I would recommend the user has the following

  • Internet connectivity will be required to build the Maven projects as Maven will automatically download any dependencies specified in the POM file.
  • Linux based or Mac OS X Operating System. Windows users can use Cygwin.
  • Eclipse IDE for J2EE (not required, but helpful to browse code and write JUnit tests). I use Eclipse Juno but older versions should work.
  • Maven2Eclipse Plugin for Eclipse (not required, but aids in importing/building Maven projects)
  • Maven version 3 or higher (required to build shaded executable jars)

Knowledge

Students should have some unix knowledge (basic commands like cd, ls, mkdir, etc). It is helpful but not required to know Java and SQL.

To Download Eclipse

  • Navigate your web browser to http://www.eclipse.org/downloads/
  • Download the version that corresponds with your system. I use the Eclipse IDE for Java EE Developers
  • Installation instructions may vary per your OS. For Linux and Mac OS X the download will include an executable called eclipse that you can run directly from the download folder (or if you would prefer you can move the download into an applications directory).

To install the M2E Plugin

  • Eclipse -> Help -> Install New Software
  • You will see the following page
  • Select add next to the work with box
  • Name: Whatever you would like to name the plugin
  • Location: http://download.eclipse.org/technology/m2e/releases
  • Select OK.
  • Check the box that comes up, and press next.
  • Continue to press next, accept agreement, etc until the plugin is installed.

To import the project in Eclipse with the M2E Plugin

  • File -> Import
  • Maven -> Existing Maven Project
  • Browse
  • Find github directory on your computer -> open
  • Select all projects -> finish
  • Pat yourself on the back, all of the projects are imported

To Install Maven 3.0

  • Extract the distribution archive, i.e. apache-maven-3.0.4-bin.tar.gz to the directory you wish to install Maven 3.0.4. These instructions assume you chose /usr/local/apache-maven.
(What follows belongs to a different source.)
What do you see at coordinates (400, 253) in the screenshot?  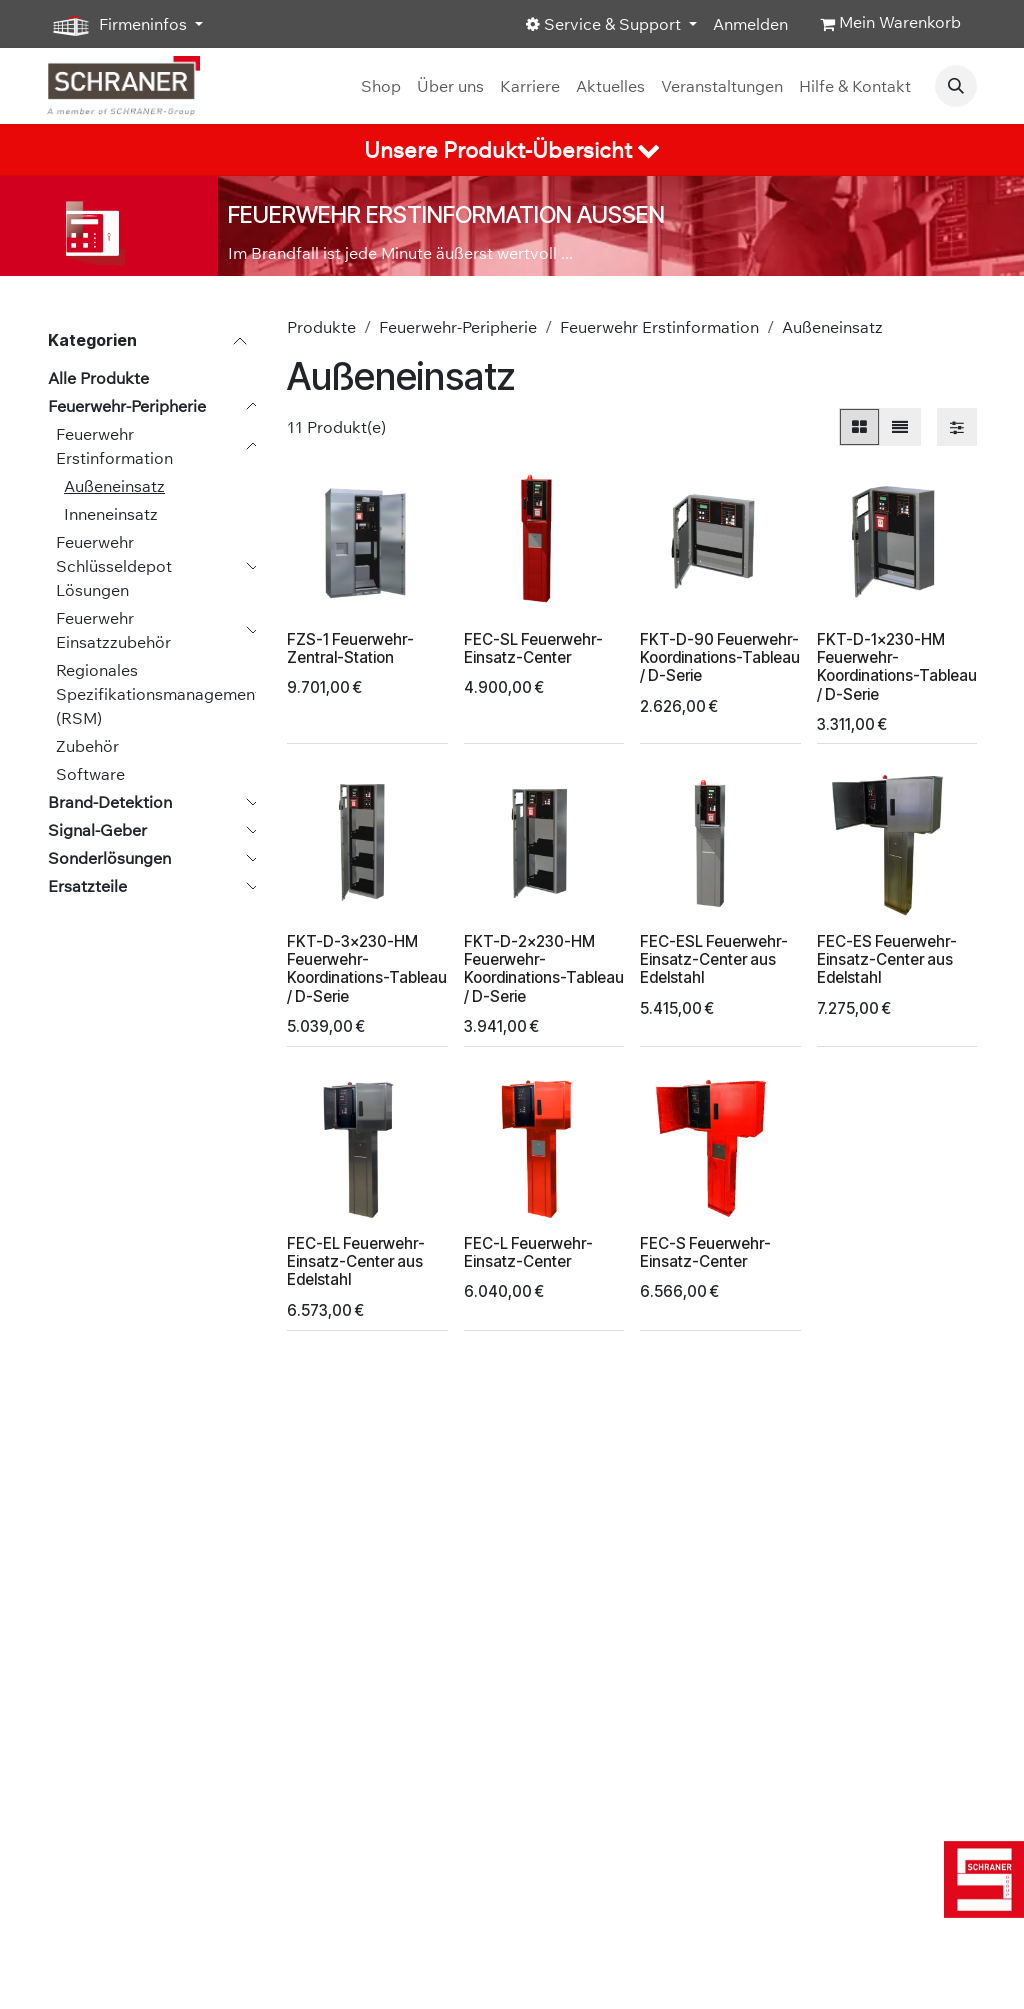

The subdirectory apache-maven-3.0.4 will be created from the archive.
  • In a command terminal, add the M2_HOME environment variable, e.g. export M2_HOME=/usr/local/apache-maven/apache-maven-3.0.4.
  • Add the M2 environment variable, e.g. export M2=$M2_HOME/bin.
  • Optional: Add the MAVEN_OPTS environment variable to specify JVM properties, e.g. export MAVEN_OPTS="-Xms256m -Xmx512m". This environment variable can be used to supply extra options to Maven.
  • Add M2 environment variable to your path, e.g. export PATH=$M2:$PATH.
  • Make sure that JAVA_HOME is set to the location of your JDK, e.g. export JAVA_HOME=/usr/java/jdk1.5.0_02 and that $JAVA_HOME/bin is in your PATH environment variable.
  • Run mvn --version to verify that it is correctly installed.

Sample Data

Sample data is provided in the /data directory.